Além disso, lembra Marçon, há uma deficiência histórica dos sistemas públicos de coleta seletiva, que limitam o abastecimento ou encarecem muito o material pós-consumo coletado, usado como matéria-prima pelos recicladores. Em alguns meses do ano as empresas trabalham com até 40% de ociosidade e até interrompem as suas linhas de produção. “Essa situação gera um cenário em que a grande demanda pelo material reciclado fica muito acima e não pode ser atendida por falta de acesso à matéria-prima, o que também impacta no preço final da resina reciclada”, afirma.
Embalagem PET atende a metas do Decreto da Logística Reversa das Embalagens Plásticas
Com índice de reciclagem elevado, a circularidade na fabricação de novas embalagens e com demanda crescente pelo material reciclado, o PET tem posição estratégica diante das metas estabelecidas pelo novo Decreto da Logística Reversa das Embalagens Plásticas (n.º 12.688/2025). Diante das novas exigências, as empresas fabricantes de produtos (usuárias de embalagens) deverão cumprir as metas para recuperação e de incorporação do conteúdo reciclado em suas embalagens.
Nesse sentido, Marçon avalia dois cenários que podem impactar o setor do PET e outros materiais de embalagem:
Preço atrativo do material reciclado: tanto as grandes marcas como pequenos atores do mercado de bebidas, alimentos e outros irão superar as metas de conteúdo reciclado definas do Decreto, fazendo a demanda do reciclado crescer, incrementando o volume de faturamento dos catadores e cooperativas.

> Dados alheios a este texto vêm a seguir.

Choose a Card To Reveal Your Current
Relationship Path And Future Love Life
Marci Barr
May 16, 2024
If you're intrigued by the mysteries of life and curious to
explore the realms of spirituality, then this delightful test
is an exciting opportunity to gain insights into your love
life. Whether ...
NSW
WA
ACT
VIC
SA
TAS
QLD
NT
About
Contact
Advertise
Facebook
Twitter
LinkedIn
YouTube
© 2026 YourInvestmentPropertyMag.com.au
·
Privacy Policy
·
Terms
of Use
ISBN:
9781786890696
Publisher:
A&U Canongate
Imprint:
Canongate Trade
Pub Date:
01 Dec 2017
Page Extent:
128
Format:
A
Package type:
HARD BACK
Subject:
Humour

Reciclado supervalorizado: o histórico mostrou que sobrepreços acima de 10% ou 15% em relação à resina virgem levam ao desestímulo, reduzindo a demanda pelo reciclado e, consequentemente, a coleta e a renda dos catadores. No caso do PET reciclado, as variações indesejadas no preço podem ser minimizadas por ações em duas frentes:
Aumento da coleta: e, portanto, da oferta de material pós-consumo para reciclagem (hoje no Brasil a coleta seletiva é deficiente). Estímulo à demanda: através de benefícios às empresas que ultrapassam as metas mínimas estipuladas pelo novo Decreto.

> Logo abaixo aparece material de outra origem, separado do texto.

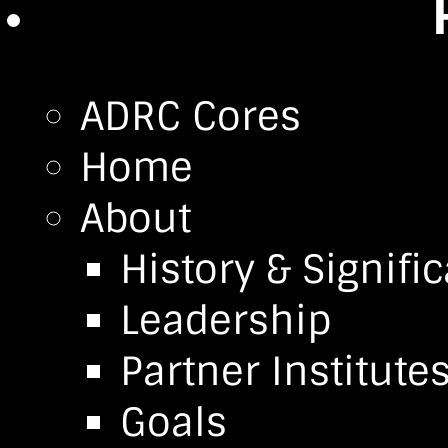
ADRC Cores
Home
About
History & Signifi
Leadership
Partner Institute
Goals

“Em geral, os projetos ESG, como é a reciclagem de PET e as atividades de catadores e cooperativas, podem ter mais sucesso quando inseridos na realidade das atividades privadas, com economia de mercado. Coleta seletiva ampla em todo território nacional, associada à atividade de triagem realizada pelas cooperativas de catadores, pode ser uma ótima solução para o Brasil”, aponta Auri Marçon.

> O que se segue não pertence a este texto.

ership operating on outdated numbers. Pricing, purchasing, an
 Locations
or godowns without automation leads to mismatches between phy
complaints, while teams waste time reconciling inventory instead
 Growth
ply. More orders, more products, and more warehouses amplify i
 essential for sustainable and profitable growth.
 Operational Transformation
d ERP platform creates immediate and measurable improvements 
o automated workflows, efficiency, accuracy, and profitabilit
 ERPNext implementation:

Avaliação do futuro do mercado indica desafios
Como desafio adicional para este ano, o presidente executivo da ABIPET acrescenta a instabilidade de preços influenciados pelos conflitos no Irã, que atinge diretamente os derivados de petróleo. “Associada às oscilações de preços de fretes, forma um cenário incerto, onde administrar o custo do “pipeline” de matérias-primas e os estoques ao longo da cadeia produtiva pode ser vital para o negócio. O equilíbrio nesse momento de instabilidade será essencial para a tomada de decisão”, conclui.